Do a search, this is asked 5 times on every page.


----------



## palex (Sep 19, 2006)

Thanks for the reply.  I do have X11 running, and have added the following lines to the sshd_config file:

sed 's/#X11Forwarding\ no/X11Forwarding\ yes/' /etc/sshd_config > /tmp/sshd_config
sudo mv /tmp/sshd_config /etc/.

Still no luck... The -Y tag is not recognized, and the -X tag doesn't do it.

Thanks again... I apologize for any redundancies in my post.

- Paul


----------



## CardboardBox (Sep 19, 2006)

So you did install X11 onto your mac then right?

You are getting a x term window by selecting the X11 app in your apps folder on the mac, not the terminal window right?  It won't work though the normla terminal window.
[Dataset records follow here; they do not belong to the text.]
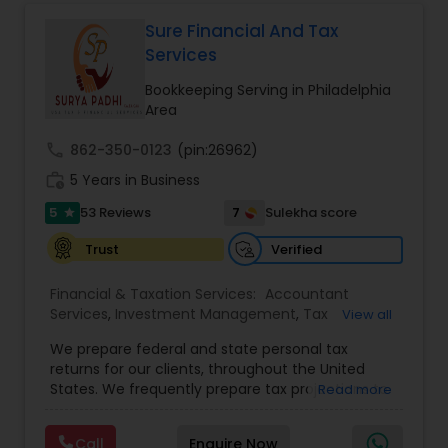
corporate franchise tax, federal & state business
tax returns (corporation/partnership), federal
Sure Financial And Tax
informational returns, and individual tax returns.
Services
We can assist you by preparing the required
forms and developing techniques to minimize
Bookkeeping Serving in Philadelphia
the extreme tax burden placed upon your
Area
business.
call
862-350-0123
(pin:26962)
work_history
5 Years in Business
5
7
53 Reviews
Sulekha score
star
Verified
Trust
Financial & Taxation Services:
Accountant
Services
,
Investment Management
,
Tax
View all
Consultants Services
,
Tax Preparation Services
,
We prepare federal and state personal tax
Bookkeeping
,
Payroll Processing
,
Finance &
returns for our clients, throughout the United
Accounting Training
,
Auditing Services
,
States. We frequently prepare tax projections to
Read more
Compilation Services
,
IRS Representation
,
advise clients with an ongoing need to ensure
Incorporation Service
,
Estate Planning
,
they are not overpaying or underpaying their
Retirement Planning
,
Financial Planning
,
Income
Call
Enquire Now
Are you connecting to a linux box or what?


----------



## lurk (Sep 19, 2006)

Humm, so ssh -Y you@example.com does not recognize the -Y.  What version of OSX and ssh (both ends) are you using?


----------



## palex (Sep 19, 2006)

Thanks again for the replies.  I did a reinstall of X11 and it is now working (with -X).  The -Y tag is still not recognized, which I'm guessing because I'm running OpenSSH_3.6.1p1.  Are there significant advantages to connecting with -Y that would justify an upgrade?


----------



## Sunnz (Sep 19, 2006)

-X is securer, right?


----------



## lurk (Sep 20, 2006)

-X is more secure in newer ssh versions, but that often breaks old programs.  And since I really only use X11 for old programs I have to use -Y, which really is the old -X.

Simple, eh?

(I have been wrong before on this, so salt to taste.  But watch you sodium intake, we don't want anybody to come down with hypertension.)


----------



## Sunnz (Sep 20, 2006)

-Y old -X?

Had to read it twice to get what you meant!!

But if -X works, like out of box, then you should use it, right?


----------